[java] How do you Programmatically Download a Webpage in Java

I would like to be able to fetch a web page's html and save it to a String, so I can do some processing on it. Also, how could I handle various types of compression.

How would I go about doing that using Java?

This question is related to java http compression

The answer is


On a Unix/Linux box you could just run 'wget' but this is not really an option if you're writing a cross-platform client. Of course this assumes that you don't really want to do much with the data you download between the point of downloading it and it hitting the disk.


I'd use a decent HTML parser like Jsoup. It's then as easy as:

String html = Jsoup.connect("http://stackoverflow.com").get().html();

It handles GZIP and chunked responses and character encoding fully transparently. It offers more advantages as well, like HTML traversing and manipulation by CSS selectors like as jQuery can do. You only have to grab it as Document, not as a String.
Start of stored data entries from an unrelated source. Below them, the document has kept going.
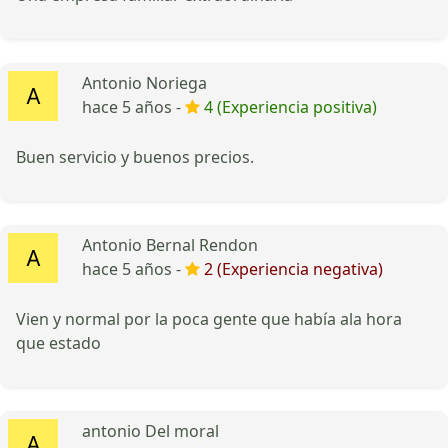
Antonio Noriega
hace 5 años -
4 (Experiencia positiva)
Buen servicio y buenos precios.
Antonio Bernal Rendon
hace 5 años -
2 (Experiencia negativa)
Vien y normal por la poca gente que había ala hora
que estado
antonio Del moral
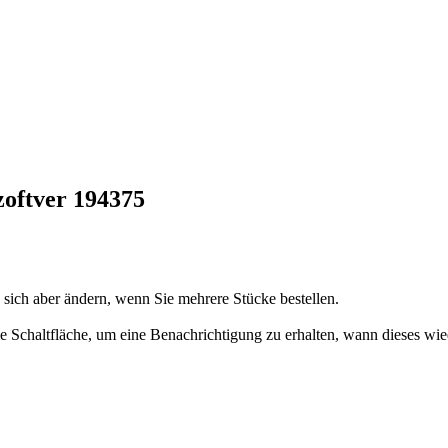
oftver 194375
n sich aber ändern, wenn Sie mehrere Stücke bestellen.
 die Schaltfläche, um eine Benachrichtigung zu erhalten, wann dieses wie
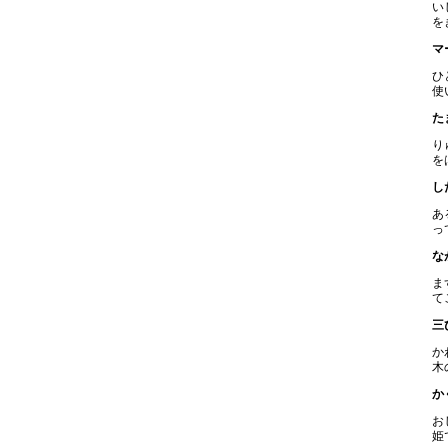
い
を
マ
ひ
使
た
り
を
し
あ
っ
な
ま
て
三
か
木
か
お
姫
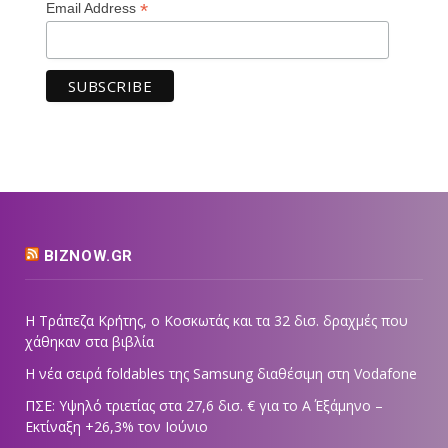
*
Email Address
BIZNOW.GR
Η Τράπεζα Κρήτης, ο Κοσκωτάς και τα 32 δισ. δραχμές που
χάθηκαν στα βιβλία
Η νέα σειρά foldables της Samsung διαθέσιμη στη Vodafone
ΠΣΕ: Υψηλό τριετίας στα 27,6 δισ. € για το Α΄ Εξάμηνο –
Εκτίναξη +26,3% τον Ιούνιο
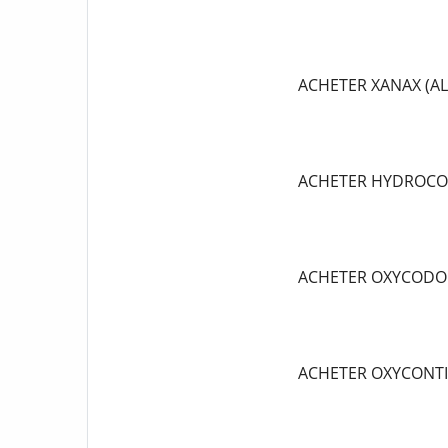
ACHETER XANAX (A
ACHETER HYDROCO
ACHETER OXYCODO
ACHETER OXYCONT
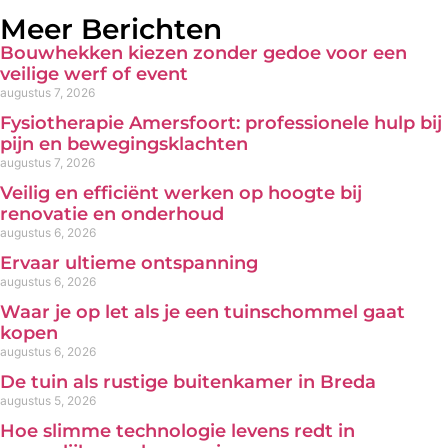
Meer Berichten
Bouwhekken kiezen zonder gedoe voor een
veilige werf of event
augustus 7, 2026
Fysiotherapie Amersfoort: professionele hulp bij
pijn en bewegingsklachten
augustus 7, 2026
Veilig en efficiënt werken op hoogte bij
renovatie en onderhoud
augustus 6, 2026
Ervaar ultieme ontspanning
augustus 6, 2026
Waar je op let als je een tuinschommel gaat
kopen
augustus 6, 2026
De tuin als rustige buitenkamer in Breda
augustus 5, 2026
Hoe slimme technologie levens redt in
Document document = Jsoup.connect("http://google.com").get();

You really don't want to run basic String methods or even regex on HTML to process it.

See also:


I used the actual answer to this post (url) and writing the output into a file.

package test;

import java.net.*;
import java.io.*;

public class PDFTest {
    public static void main(String[] args) throws Exception {
    try {
        URL oracle = new URL("http://www.fetagracollege.org");
        BufferedReader in = new BufferedReader(new InputStreamReader(oracle.openStream()));

        String fileName = "D:\\a_01\\output.txt";

        PrintWriter writer = new PrintWriter(fileName, "UTF-8");
        OutputStream outputStream = new FileOutputStream(fileName);
        String inputLine;

        while ((inputLine = in.readLine()) != null) {
            System.out.println(inputLine);
            writer.println(inputLine);
        }
        in.close();
        } catch(Exception e) {

        }

    }
}

On a Unix/Linux box you could just run 'wget' but this is not really an option if you're writing a cross-platform client. Of course this assumes that you don't really want to do much with the data you download between the point of downloading it and it hitting the disk.


All the above mentioned approaches do not download the web page text as it looks in the browser. these days a lot of data is loaded into browsers through scripts in html pages. none of above mentioned techniques supports scripts, they just downloads the html text only. HTMLUNIT supports the javascripts. so if you are looking to download the web page text as it looks in the browser then you should use HTMLUNIT.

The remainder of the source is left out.